‘Chrissy Judy’ Review: A Black and White Ode to the Fun and Frailty of Queer Friendships

Even if you didn’t know Todd Flaherty had produced, written, directed, and edited “Chrissy Judy” himself, you could tell from his performance that this is quite a self-driven endeavor. More passion than vanity project (Flaherty has written himself a capital-M “messy” protagonist, after all), Flaherty has clearly bet on himself here. And it mostly pays off in what is an unassuming story about the falling out between a pair of “good Judys” — that’s short for best gay friends — that brims with the kind of belabored authenticity that belies a desire to showcase Flaherty’s ambitions as an actor, yes, but also as a budding multi-hyphenate.

The title for Flaherty’s film refers to the twinned friends at the heart of this tale: but where James aka Judy (Flaherty) has a knack for self-delusion he hopes will fuel him into a version of his life where he’ll find stardom as one half of a drag duo, Chrissy (Wyatt Fenner) is, alas, already considering alternative visions for a future that finally puts such a dream to rest.
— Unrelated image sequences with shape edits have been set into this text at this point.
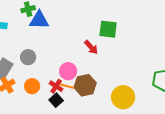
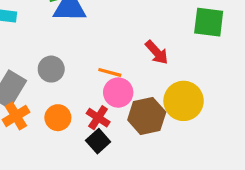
green square: (108, 29) -> (209, 22), moved
orange line: (67, 86) -> (110, 72), moved
yellow circle: (123, 97) -> (184, 101), moved

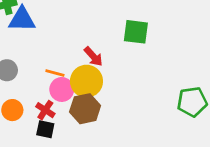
yellow circle: (184, 101) -> (86, 81), moved
black square: (98, 141) -> (45, 129), turned -36

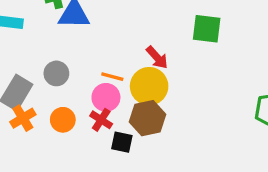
pink circle: (62, 89) -> (106, 97), moved
black square: (45, 129) -> (122, 142), moved

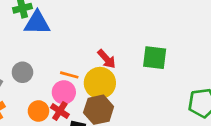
green square: (207, 29) -> (155, 58), moved
orange circle: (63, 120) -> (38, 111), moved

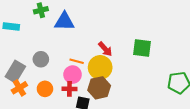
blue triangle: (37, 23) -> (64, 21), moved
orange circle: (38, 111) -> (45, 89), moved
red cross: (60, 111) -> (69, 89), turned -32

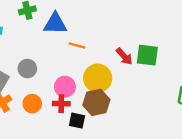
red arrow: (105, 49) -> (124, 56), moved
orange line: (77, 61) -> (77, 45), moved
In quite simple terms: Chrissy is fed up. He’s sick of trying to merely get by. He’s eager, it sounds, to let those big-city dreams go and relocate to suburban Philadelphia (imagine the horror!) with his new boyfriend. Instead of finding a supportive ear in his longtime bff, Chrissy comes face to face with a raging narcissist who cannot fathom why anyone would ever let New York (or himself) go for, let’s face it, such a basic life.

Self-involved almost to a fault — allowing Flaherty to really gnaw at Judy’s many grievances with gusto on any given scene — Chrissy Judy’s central figure is left to figure out how to remake himself into a solo act without becoming, in the process, a lonely one. Such pains are what make the backbone of this east coast queer tale, which shuttles between New York City, Philadelphia and Provincetown as Judy tries to find his footing while trying not to implode into himself in the process. Which, he’ll be the first to admit, is hard to do, especially when so much of his identity was so enmeshed with Chrissy’s.

Written with an ear for the campy, bitchy ways in which queens (in and out of drag) talk to one another and weaponize their own misery for carefully honed hits (reads, if you will), “Chrissy Judy” has a comedic cadence that oftentimes suffers from feeling too put-on. There’s a stilted formalism to its aesthetic that feels as tightly wound up as its protagonist (and its lead actor), for better and for worse. Moments when only a spotlight hits Judy (after a drag transformation, say) are striking for their exacting imagery, yes. It’s when the film aims for a looser sensibility (like a summer party down in the outskirts of Philadelphia) that it feels like it struggles to find its rhythm. Flaherty, who even recruited his brother for the film’s cinematography, has written and directed himself a film whose modesty runs up against its ambitious ideals; it doesn’t so much wear its low-budget indie vibe with pride as it repurposes it with fabulous flair as if that were its entire point.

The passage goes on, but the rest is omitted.